*** MATERIAL SUPPLIED ***

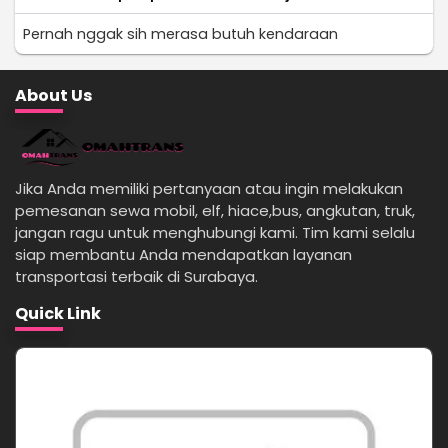
Pernah nggak sih merasa butuh kendaraan
About Us
Jika Anda memiliki pertanyaan atau ingin melakukan
pemesanan sewa mobil, elf, hiace,bus, angkutan, truk,
jangan ragu untuk menghubungi kami. Tim kami selalu
siap membantu Anda mendapatkan layanan
transportasi terbaik di Surabaya.
Quick Link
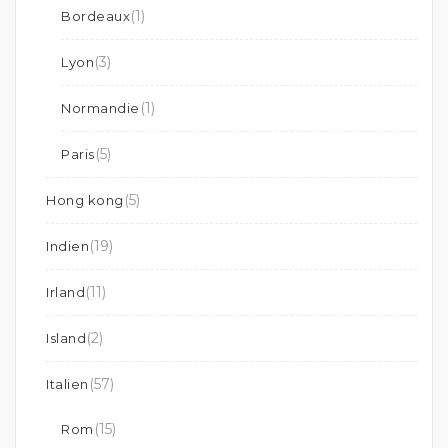
(1)
Bordeaux
(3)
Lyon
(1)
Normandie
(5)
Paris
(5)
Hong kong
(19)
Indien
(11)
Irland
(2)
Island
(57)
Italien
(15)
Rom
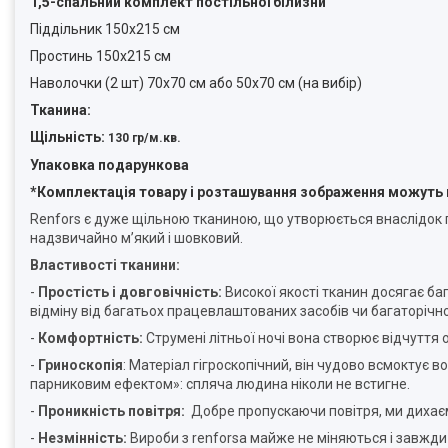
1,5-спальний комплект постільної білизни
Піддільник 150x215 см
Простинь 150x215 см
Наволочки (2 шт) 70x70 см або 50x70 см (на вибір)
Тканина:
Щільність:
130 гр/м.кв.
Упаковка подарункова
*
Комплектація товару і розташування зображення можуть в
Renfors є дуже щільною тканиною, що утворюється внаслідок 
надзвичайно м’який і шовковий.
Властивості тканини:
-
Простість і довговічність:
Високої якості тканин досягає б
відміну від багатьох працевлаштованих засобів чи багаторічно
-
Комфортність:
Струмені літньої ночі вона створює відчуття 
-
Гриноскопія
:
Матеріал гігроскопічний, він чудово всмоктує во
парниковим ефектом»: спляча людина ніколи не встигне.
-
Проникність повітря:
Добре пропускаючи повітря, ми дихає
-
Незмінність:
Вироби з renforsa майже не міняються і завжд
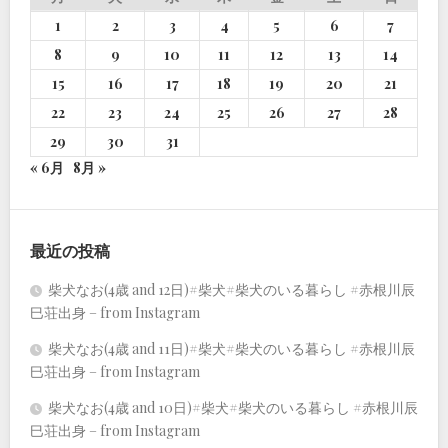
1
2
3
4
5
6
7
8
9
10
11
12
13
14
15
16
17
18
19
20
21
22
23
24
25
26
27
28
29
30
31
« 6月
8月 »
最近の投稿
柴犬なお(4歳 and 12日)#柴犬#柴犬のいる暮らし #赤根川辰
巳荘出身 – from Instagram
柴犬なお(4歳 and 11日)#柴犬#柴犬のいる暮らし #赤根川辰
巳荘出身 – from Instagram
柴犬なお(4歳 and 10日)#柴犬#柴犬のいる暮らし #赤根川辰
巳荘出身 – from Instagram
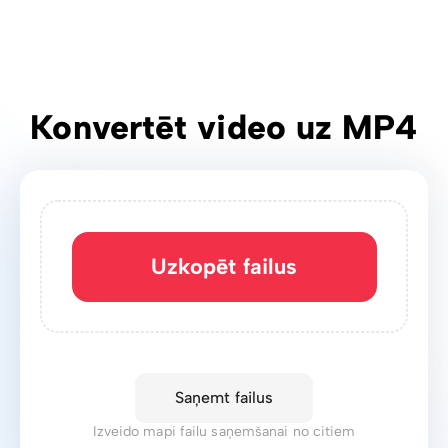
Konvertēt video uz MP4
Uzkopēt failus
Saņemt failus
Izveido mapi failu saņemšanai no citiem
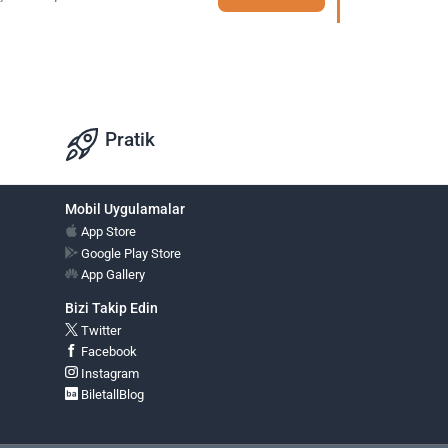
Pratik
Mobil Uygulamalar
App Store
Google Play Store
App Gallery
Bizi Takip Edin
Twitter
Facebook
Instagram
BiletallBlog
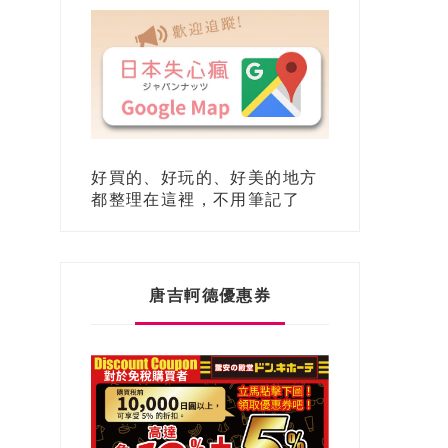
好買的、好玩的、好美的地方
都整理在這裡，不用筆記了
唐吉軻德優惠券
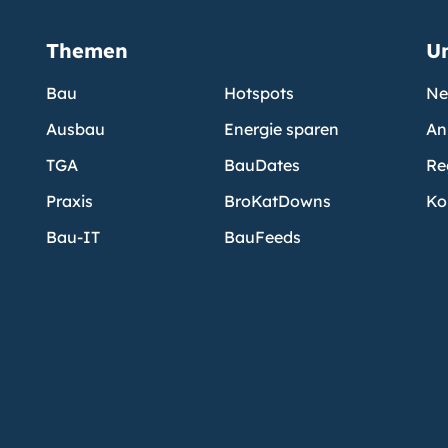
Themen
U
Bau
Hotspots
Ne
Ausbau
Energie sparen
An
TGA
BauDates
Re
Praxis
BroKatDowns
Ko
Bau-IT
BauFeeds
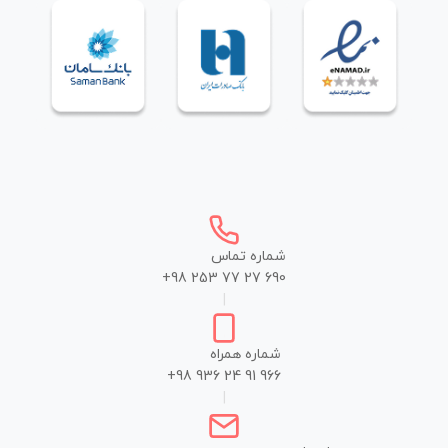
شماره تماس
+98 253 77 27 690
|
شماره همراه
+98 936 24 91 966
|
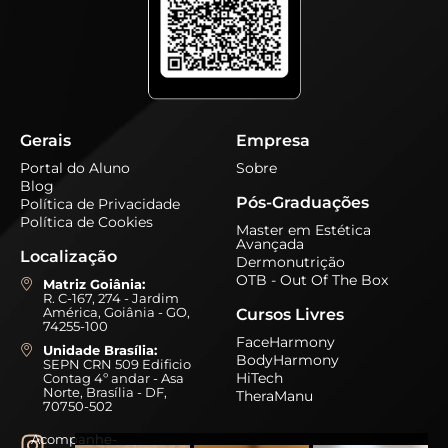
Gerais
Empresa
Portal do Aluno
Sobre
Blog
Pós-Graduações
Política de Privacidade
Política de Cookies
Master em Estética
Avançada
Localização
Dermonutrição
OTB - Out Of The Box
Matriz Goiânia:
R. C-167, 274 - Jardim
América, Goiânia - GO,
Cursos Livres
74255-100
FaceHarmony
Unidade Brasília:
BodyHarmony
SEPN CRN 509 Edificio
HiTech
Contag 4º andar - Asa
Norte, Brasília - DF,
TheraManu
70750-502
Acompanhe-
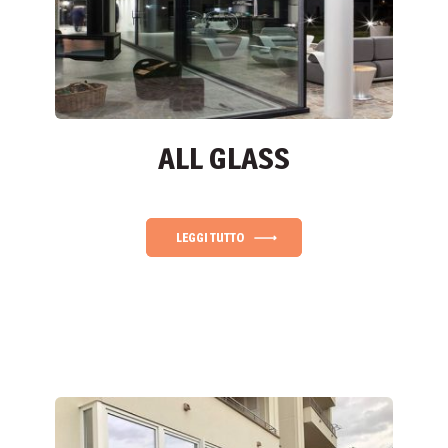
ALL GLASS
LEGGI TUTTO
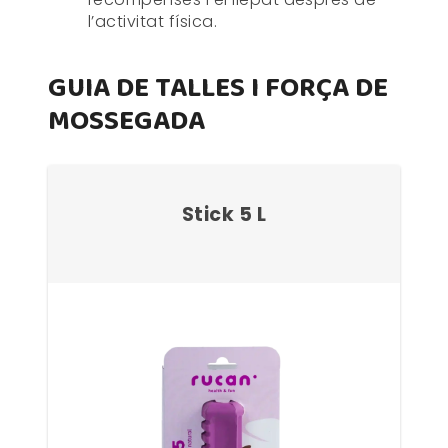
l’activitat física.
GUIA DE TALLES I FORÇA DE
MOSSEGADA
Stick 5 L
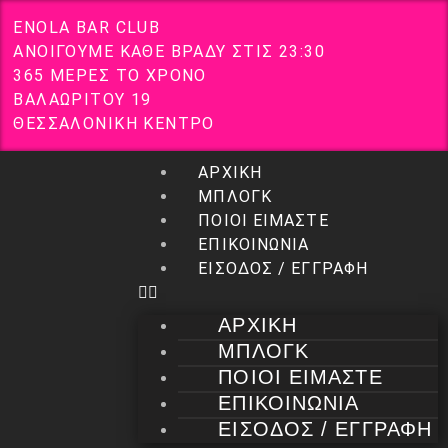
E
N
O
L
A
B
A
R
C
L
U
B
Α
Ν
Ο
Ι
Γ
Ο
Υ
Μ
Ε
Κ
Α
Θ
Ε
Β
Ρ
Α
Δ
Υ
Σ
Τ
Ι
Σ
2
3
:
3
0
3
6
5
Μ
Ε
Ρ
Ε
Σ
Τ
Ο
Χ
Ρ
Ο
Ν
Ο
Β
Α
Λ
Α
Ω
Ρ
Ι
Τ
Ο
Υ
1
9
Θ
Ε
Σ
Σ
Α
Λ
Ο
Ν
Ι
Κ
Η
Κ
Ε
Ν
Τ
Ρ
Ο
ΑΡΧΙΚΗ
ΜΠΛΟΓΚ
ΠΟΙΟΙ ΕΙΜΑΣΤΕ
ΕΠΙΚΟΙΝΩΝΙΑ
ΕΙΣΟΔΟΣ / ΕΓΓΡΑΦΗ
ΑΡΧΙΚΗ
ΜΠΛΟΓΚ
ΠΟΙΟΙ ΕΙΜΑΣΤΕ
ΕΠΙΚΟΙΝΩΝΙΑ
ΕΙΣΟΔΟΣ / ΕΓΓΡΑΦΗ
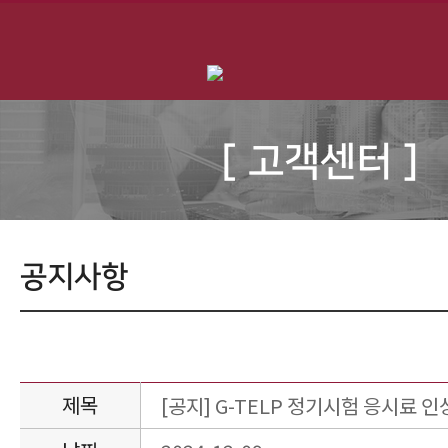
[ 고객센터 ]
공지사항
제목
[공지] G-TELP 정기시험 응시료 인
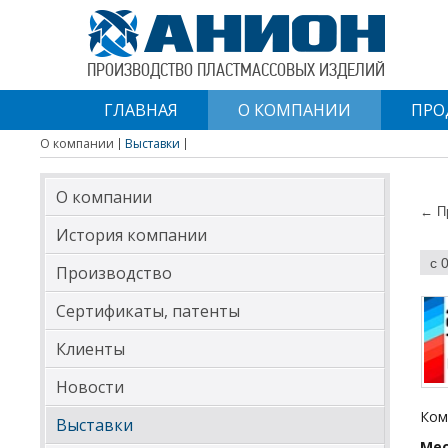
ПРОИЗВОДСТВО ПЛАСТМАССОВЫХ ИЗДЕЛИЙ
ГЛАВНАЯ
О КОМПАНИИ
ПРО
О компании
Выставки
О компании
← П
История компании
с 
Производство
Сертификаты, патенты
Клиенты
Новости
Ком
Выставки
Мес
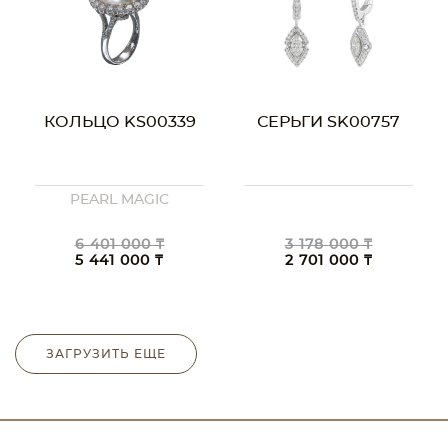
КОЛЬЦО KS00339
СЕРЬГИ SK00757
PEARL MAGIC
6 401 000 ₸
3 178 000 ₸
5 441 000 ₸
2 701 000 ₸
ЗАГРУЗИТЬ ЕЩЕ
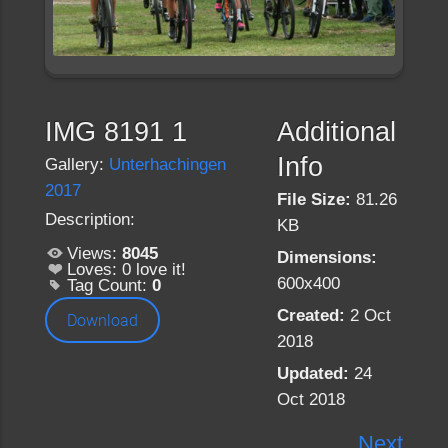
IMG 8191 1
Additional
Info
Gallery:
Unterhachingen
2017
File Size:
81.26
Description:
KB
Views:
8045
Dimensions:
Loves:
0
love it!
600x400
Tag Count:
0
Created:
2 Oct
Download
2018
Updated:
24
Oct 2018
Next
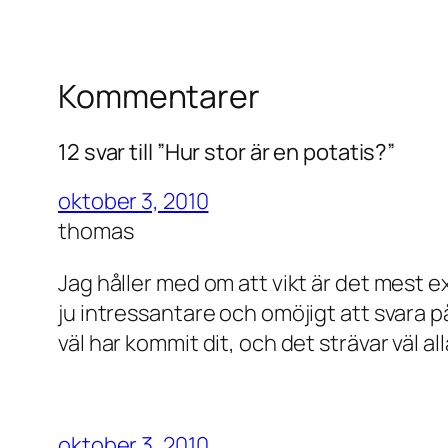
Kommentarer
12 svar till ”Hur stor är en potatis?”
oktober 3, 2010
thomas
Jag håller med om att vikt är det mest e
ju intressantare och omöjigt att svara p
väl har kommit dit, och det strävar väl alla
oktober 3, 2010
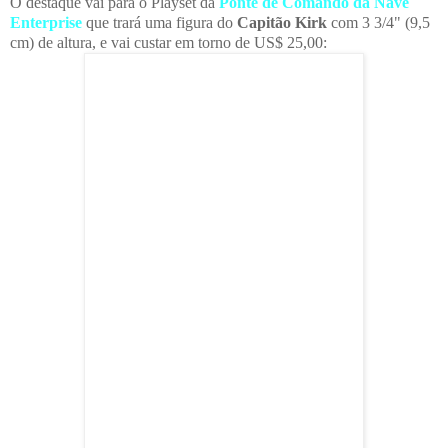
O destaque vai para o Playset da
Ponte de Comando da Nave
Enterprise
que trará uma figura do
Capitão Kirk
com 3 3/4" (9,5
cm) de altura, e vai custar em torno de US$ 25,00:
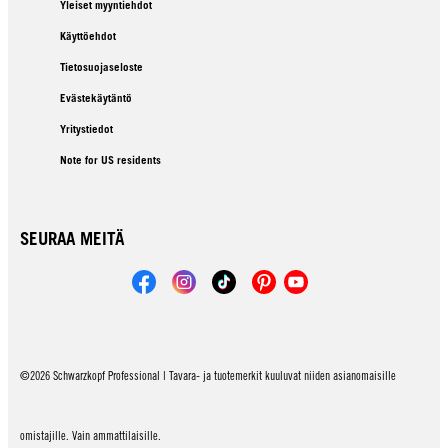
Yleiset myyntiehdot
Käyttöehdot
Tietosuojaseloste
Evästekäytäntö
Yritystiedot
Note for US residents
SEURAA MEITÄ
©2026 Schwarzkopf Professional | Tavara- ja tuotemerkit kuuluvat niiden asianomaisille
omistajille. Vain ammattilaisille.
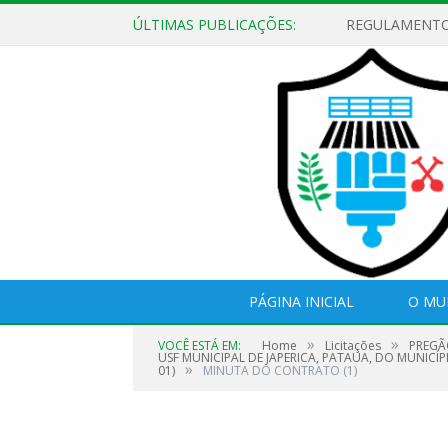
ÚLTIMAS PUBLICAÇÕES:
PÁGINA INICIAL
O MU
»
»
VOCÊ ESTÁ EM:
Home
Licitações
PREGÃ
USF MUNICIPAL DE JAPERICA, PATAUA, DO MUNICÍ
»
01)
MINUTA DO CONTRATO (1)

*** End of MATERIAL SUPPLIED ***

◆ TASK BRIEF:
The listing above must be repeated exactly. Its pictures are not part of the copy.

◆ WRITTEN ANSWER:
Pernah nggak sih merasa butuh kendaraan
About Us
Jika Anda memiliki pertanyaan atau ingin melakukan
pemesanan sewa mobil, elf, hiace,bus, angkutan, truk,
jangan ragu untuk menghubungi kami. Tim kami selalu
siap membantu Anda mendapatkan layanan
transportasi terbaik di Surabaya.
Quick Link
(1)
Bordeaux
(3)
Lyon
(1)
Normandie
(5)
Paris
(5)
Hong kong
(19)
Indien
(11)
Irland
(2)
Island
(57)
Italien
(15)
Rom
1,5-спальний комплект постільної білизни
Піддільник 150x215 см
Простинь 150x215 см
Наволочки (2 шт) 70x70 см або 50x70 см (на вибір)
Тканина:
Щільність:
130 гр/м.кв.
Упаковка подарункова
*
Комплектація товару і розташування зображення можуть в
Renfors є дуже щільною тканиною, що утворюється внаслідок 
надзвичайно м’який і шовковий.
Властивості тканини:
-
Простість і довговічність:
Високої якості тканин досягає б
відміну від багатьох працевлаштованих засобів чи багаторічно
-
Комфортність:
Струмені літньої ночі вона створює відчуття 
-
Гриноскопія
:
Матеріал гігроскопічний, він чудово всмоктує во
парниковим ефектом»: спляча людина ніколи не встигне.
-
Проникність повітря:
Добре пропускаючи повітря, ми дихає
-
Незмінність:
Вироби з renforsa майже не міняються і завжд
1
2
3
4
5
6
7
8
9
10
11
12
13
14
15
16
17
18
19
20
21
22
23
24
25
26
27
28
29
30
31
« 6月
8月 »
最近の投稿
柴犬なお(4歳 and 12日)#柴犬#柴犬のいる暮らし #赤根川辰
巳荘出身 – from Instagram
柴犬なお(4歳 and 11日)#柴犬#柴犬のいる暮らし #赤根川辰
巳荘出身 – from Instagram
柴犬なお(4歳 and 10日)#柴犬#柴犬のいる暮らし #赤根川辰
巳荘出身 – from Instagram
Konvertēt video uz MP4
Uzkopēt failus
Saņemt failus
Izveido mapi failu saņemšanai no citiem
Pratik
Mobil Uygulamalar
App Store
Google Play Store
App Gallery
Bizi Takip Edin
Twitter
Facebook
Instagram
BiletallBlog
好買的、好玩的、好美的地方
都整理在這裡，不用筆記了
唐吉軻德優惠券
Themen
U
Bau
Hotspots
Ne
Ausbau
Energie sparen
An
TGA
BauDates
Re
Praxis
BroKatDowns
Ko
Bau-IT
BauFeeds
شماره تماس
+98 253 77 27 690
|
شماره همراه
+98 936 24 91 966
|
Gerais
Empresa
Portal do Aluno
Sobre
Blog
Pós-Graduações
Política de Privacidade
Política de Cookies
Master em Estética
Avançada
Localização
Dermonutrição
OTB - Out Of The Box
Matriz Goiânia:
R. C-167, 274 - Jardim
América, Goiânia - GO,
Cursos Livres
74255-100
FaceHarmony
Unidade Brasília:
BodyHarmony
SEPN CRN 509 Edificio
HiTech
Contag 4º andar - Asa
Norte, Brasília - DF,
TheraManu
70750-502
Acompanhe-
ALL GLASS
LEGGI TUTTO
l’activitat física.
GUIA DE TALLES I FORÇA DE
MOSSEGADA
Stick 5 L
E
N
O
L
A
B
A
R
C
L
U
B
Α
Ν
Ο
Ι
Γ
Ο
Υ
Μ
Ε
Κ
Α
Θ
Ε
Β
Ρ
Α
Δ
Υ
Σ
Τ
Ι
Σ
2
3
:
3
0
3
6
5
Μ
Ε
Ρ
Ε
Σ
Τ
Ο
Χ
Ρ
Ο
Ν
Ο
Β
Α
Λ
Α
Ω
Ρ
Ι
Τ
Ο
Υ
1
9
Θ
Ε
Σ
Σ
Α
Λ
Ο
Ν
Ι
Κ
Η
Κ
Ε
Ν
Τ
Ρ
Ο
ΑΡΧΙΚΗ
ΜΠΛΟΓΚ
ΠΟΙΟΙ ΕΙΜΑΣΤΕ
ΕΠΙΚΟΙΝΩΝΙΑ
ΕΙΣΟΔΟΣ / ΕΓΓΡΑΦΗ
ΑΡΧΙΚΗ
ΜΠΛΟΓΚ
ΠΟΙΟΙ ΕΙΜΑΣΤΕ
ΕΠΙΚΟΙΝΩΝΙΑ
ΕΙΣΟΔΟΣ / ΕΓΓΡΑΦΗ
[ 고객센터 ]
공지사항
제목
[공지] G-TELP 정기시험 응시료 인
ПРОИЗВОДСТВО ПЛАСТМАССОВЫХ ИЗДЕЛИЙ
ГЛАВНАЯ
О КОМПАНИИ
ПРО
О компании
Выставки
О компании
← П
История компании
с 
Производство
Сертификаты, патенты
Клиенты
Новости
Ком
Выставки
Мес
КОЛЬЦО KS00339
СЕРЬГИ SK00757
PEARL MAGIC
6 401 000 ₸
3 178 000 ₸
5 441 000 ₸
2 701 000 ₸
ЗАГРУЗИТЬ ЕЩЕ
IMG 8191 1
Additional
Info
Gallery:
Unterhachingen
2017
File Size:
81.26
Description:
KB
Views:
8045
Dimensions:
Loves:
0
love it!
600x400
Tag Count:
0
Created:
2 Oct
Download
2018
Updated:
24
Oct 2018
Next
Kommentarer
12 svar till ”Hur stor är en potatis?”
oktober 3, 2010
thomas
Jag håller med om att vikt är det mest e
ju intressantare och omöjigt att svara p
väl har kommit dit, och det strävar väl alla
oktober 3, 2010
O destaque vai para o Playset da
Ponte de Comando da Nave
Enterprise
que trará uma figura do
Capitão Kirk
com 3 3/4" (9,5
cm) de altura, e vai custar em torno de US$ 25,00:
Yleiset myyntiehdot
Käyttöehdot
Tietosuojaseloste
Evästekäytäntö
Yritystiedot
Note for US residents
SEURAA MEITÄ
©2026 Schwarzkopf Professional | Tavara- ja tuotemerkit kuuluvat niiden asianomaisille
omistajille. Vain ammattilaisille.
ÚLTIMAS PUBLICAÇÕES:
PÁGINA INICIAL
O MU
»
»
VOCÊ ESTÁ EM:
Home
Licitações
PREGÃ
USF MUNICIPAL DE JAPERICA, PATAUA, DO MUNICÍ
»
01)
MINUTA DO CONTRATO (1)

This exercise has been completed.